The end of the French rule and the abolition of slavery was a menace for European and British/American interests in the hemisphere because the Caribbean economic development was contingent upon European’s demand for sugar cane, coffee, cocoa, indigo production. Although white colonists and black slaves come often to violent conflicts, Saint Domingue was a society seething with hatred. The “little colons” were jealous of the rich colons and land owners, the mulattoes wanted to better their rights and the slaves could not stand anymore all the abuses in the colony. Runaway slaves, “Maroons” were living on the margins of the larges plantations or far in the mountains so they can attack at will and steal from their old masters through violent raids.
Among the whites also, they have different classes: the rich whites were the colonists owning lands while looking down at the little whites born in the colony or working for them. Other classes did not like each other as well, the mulattoes, other creoles, and the slaves. All bring a diversity in the colony while the maroons are kept at large, away from the in house-slaves or the field-slaves which were also mistreated. Brief, a society with hatred, prone to violent conflicts.

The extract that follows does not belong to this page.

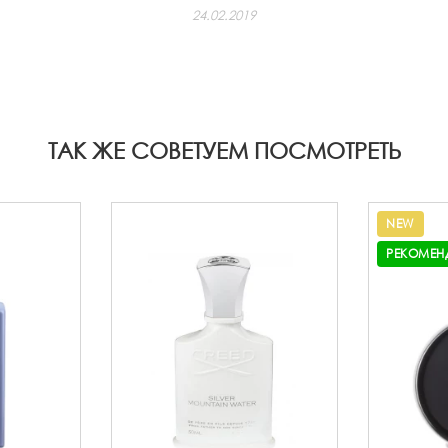
24.02.2019
ТАК ЖЕ СОВЕТУЕМ ПОСМОТРЕТЬ
NEW
РЕКОМЕН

The first effective maroon chief was a charismatic Voodoo priest, Francois Mackandal which was able to establish a network of maroons to plan meeting leading to a rebellion which lasted from 1751 to 1758. He was captured in 1758 and burned in public. At his death, many other maroons continued the fight. The largest plantations were in the north of the island and the slaves were to a ratio 10:1 with a higher rate of mortality. They kept their African culture often from Yoruba, Nigeria which become the Benin of our modern days and married among them. Their kids born in the colony, were called “creoles” and the kids born from the union of a white colon and a slave were called “mulattoes”. The colons tried to separate those different entities but most slaves talked “patois or creole” language and kept bounding. The slaves also developed their own religion with a mixture between the imposed Catholicism and their west African Voodoo.

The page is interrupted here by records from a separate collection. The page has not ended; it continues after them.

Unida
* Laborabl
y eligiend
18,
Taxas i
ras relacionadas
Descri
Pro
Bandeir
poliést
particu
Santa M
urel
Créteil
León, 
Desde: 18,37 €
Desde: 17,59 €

Not too many knew of the existence of a slave named Padre Jean (Padrejean) in 1676 who attempted to overthrow his slave master in the goal of fermenting a revolt in the town of Port-de-Paix. After freeing the slaves, Padre Jean fled to Tortuga Island (Ile de la Tortue) where he lived until 1679 when the French discovered his retreat and hired some maroons to hunt him down and kill him.
We cannot talk about revolt without mentioning Dutty Bookman. Bookman was born originally in “Senegambia”, presently Senegal and Gambia where he was captured and sold as a slave to a habitation in Jamaica. He soon became a maroon and took refuge in Haiti. Many believe that he was given the name holly man (Book Man = man of the book) because he thought others how to read the Quran as a Muslim cleric while he was a coach driver. Others believe that he became also a Voodoo priest (Hougan). Recent researches have shown him along with Cecile Fatiman (Voodoo Mambo). They both become leaders of the maroons allowing them to preside in a Voodoo ceremony at Bois Caiman on the 14th of August 1791, in the north of the country.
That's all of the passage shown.